> **Aim of the task**:
Which of the lines below hold the word "group"? Pull each of them out.

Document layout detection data
>>>

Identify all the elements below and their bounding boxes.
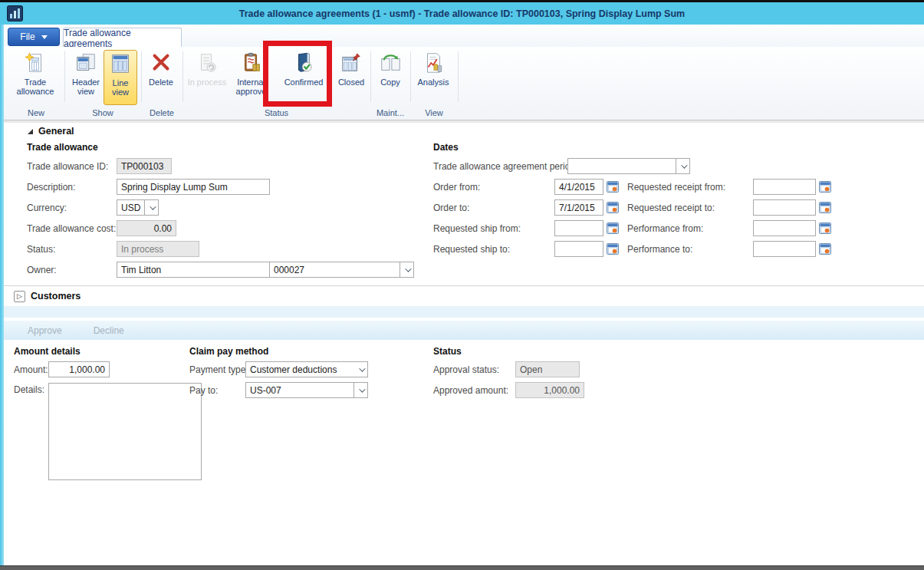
analysis-label: Analysis: [418, 77, 449, 87]
agreement-period-dropdown-button[interactable]: [676, 158, 690, 174]
owner-label: Owner:: [27, 265, 117, 275]
requested-ship-to-row: Requested ship to: Performance to:: [433, 239, 909, 259]
header-view-icon: [74, 50, 97, 76]
amount-label: Amount:: [14, 364, 48, 375]
header-view-label: Header view: [68, 77, 104, 96]
order-to-field[interactable]: 7/1/2015: [554, 199, 603, 216]
owner-dropdown-button[interactable]: [400, 262, 414, 278]
delete-button[interactable]: Delete: [143, 50, 179, 105]
owner-code-field[interactable]: 000027: [270, 262, 400, 278]
pay-to-dropdown-button[interactable]: [354, 382, 368, 398]
general-section-header[interactable]: General: [28, 126, 74, 137]
payment-type-value: Customer deductions: [250, 364, 337, 375]
expand-arrow-icon[interactable]: ▷: [14, 291, 25, 302]
trade-allowance-id-field: TP000103: [117, 158, 172, 174]
performance-from-label: Performance from:: [627, 223, 753, 234]
payment-type-select[interactable]: Customer deductions: [245, 361, 368, 377]
payment-type-label: Payment type:: [189, 364, 245, 375]
ribbon-group-new: New: [8, 107, 64, 119]
date-picker-button[interactable]: [607, 243, 619, 255]
performance-from-field[interactable]: [753, 220, 816, 236]
file-menu-button[interactable]: File: [8, 28, 60, 46]
owner-row: Owner: Tim Litton 000027: [27, 259, 426, 280]
title-bar: Trade allowance agreements (1 - usmf) - …: [0, 2, 924, 25]
internal-approve-icon: [240, 50, 263, 76]
chevron-down-icon: [681, 162, 687, 168]
chevron-down-icon: [41, 35, 48, 39]
header-view-button[interactable]: Header view: [68, 50, 104, 105]
order-to-label: Order to:: [433, 203, 554, 213]
customers-header-label: Customers: [31, 291, 81, 301]
trade-allowance-group-header: Trade allowance: [27, 142, 98, 153]
internal-approve-button[interactable]: Internal approve: [229, 50, 273, 105]
date-picker-button[interactable]: [607, 181, 619, 193]
order-from-field[interactable]: 4/1/2015: [554, 179, 603, 195]
closed-label: Closed: [338, 77, 364, 87]
tab-trade-allowance-agreements[interactable]: Trade allowance agreements: [63, 28, 182, 48]
date-picker-button[interactable]: [819, 243, 831, 255]
payment-type-row: Payment type: Customer deductions: [189, 359, 419, 380]
agreement-period-field[interactable]: [567, 158, 676, 174]
line-view-button[interactable]: Line view: [104, 50, 137, 105]
owner-name-field[interactable]: Tim Litton: [117, 262, 270, 278]
currency-dropdown-button[interactable]: [145, 199, 159, 216]
trade-allowance-new-button[interactable]: Trade allowance: [12, 50, 59, 105]
order-from-row: Order from: 4/1/2015 Requested receipt f…: [433, 176, 909, 197]
date-picker-button[interactable]: [819, 202, 831, 213]
closed-button[interactable]: Closed: [334, 50, 368, 105]
requested-ship-from-row: Requested ship from: Performance from:: [433, 218, 909, 239]
description-field[interactable]: Spring Display Lump Sum: [117, 179, 270, 195]
date-picker-button[interactable]: [819, 181, 831, 193]
agreement-period-label: Trade allowance agreement period:: [433, 161, 567, 172]
ribbon-group-maintain: Maint...: [371, 107, 409, 119]
line-status-header: Status: [433, 340, 663, 357]
ribbon-group-status: Status: [183, 107, 370, 119]
performance-to-field[interactable]: [753, 241, 816, 257]
approve-button[interactable]: Approve: [28, 325, 62, 336]
requested-ship-from-label: Requested ship from:: [433, 223, 554, 234]
details-row: Details:: [14, 380, 217, 480]
approval-status-row: Approval status: Open: [433, 359, 663, 380]
pay-to-field[interactable]: US-007: [245, 382, 354, 398]
confirmed-button[interactable]: Confirmed: [274, 50, 334, 105]
analysis-button[interactable]: Analysis: [414, 50, 452, 105]
requested-receipt-to-field[interactable]: [753, 199, 816, 216]
amount-field[interactable]: 1,000.00: [48, 361, 110, 377]
details-label: Details:: [14, 383, 48, 395]
claim-pay-method-group: Claim pay method Payment type: Customer …: [189, 340, 419, 400]
amount-details-header: Amount details: [14, 340, 217, 357]
requested-ship-to-field[interactable]: [554, 241, 603, 257]
approval-status-label: Approval status:: [433, 364, 515, 375]
date-picker-button[interactable]: [819, 222, 831, 234]
date-picker-button[interactable]: [607, 202, 619, 213]
description-row: Description: Spring Display Lump Sum: [27, 176, 426, 197]
cost-row: Trade allowance cost: 0.00: [27, 218, 426, 239]
decline-button[interactable]: Decline: [94, 325, 124, 336]
ribbon-group-delete: Delete: [142, 107, 182, 119]
customers-section-bar[interactable]: ▷ Customers: [4, 287, 924, 305]
requested-receipt-from-field[interactable]: [753, 179, 816, 195]
section-highlight-band: [4, 306, 924, 318]
details-textarea[interactable]: [48, 383, 202, 480]
ribbon-separator: [141, 51, 142, 102]
ribbon-separator: [410, 51, 411, 102]
in-process-button[interactable]: In process: [186, 50, 228, 105]
requested-ship-to-label: Requested ship to:: [433, 244, 554, 255]
amount-details-group: Amount details Amount: 1,000.00 Details:: [14, 340, 217, 480]
trade-allowance-label: Trade allowance: [12, 77, 59, 96]
ribbon: Trade allowance Header view: [4, 47, 924, 120]
currency-field[interactable]: USD: [117, 199, 145, 216]
copy-icon: [379, 50, 402, 76]
section-divider: [4, 285, 924, 286]
requested-ship-from-field[interactable]: [554, 220, 603, 236]
copy-label: Copy: [380, 77, 400, 87]
lines-toolbar: Approve Decline: [4, 321, 924, 340]
status-field: In process: [117, 241, 199, 257]
ribbon-separator: [64, 51, 65, 102]
order-from-label: Order from:: [433, 182, 554, 193]
app-window: Trade allowance agreements (1 - usmf) - …: [0, 0, 924, 570]
tab-label: Trade allowance agreements: [64, 28, 181, 49]
copy-button[interactable]: Copy: [374, 50, 406, 105]
date-picker-button[interactable]: [607, 222, 619, 234]
new-document-icon: [24, 50, 47, 76]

<<<

> **Output of the task**:
ribbon-group-new: New: [8, 107, 64, 119]
trade-allowance-group-header: Trade allowance: [27, 142, 98, 153]
ribbon-group-maintain: Maint...: [371, 107, 409, 119]
ribbon-group-status: Status: [183, 107, 370, 119]
claim-pay-method-group: Claim pay method Payment type: Customer …: [189, 340, 419, 400]
ribbon-group-delete: Delete: [142, 107, 182, 119]
amount-details-group: Amount details Amount: 1,000.00 Details:: [14, 340, 217, 480]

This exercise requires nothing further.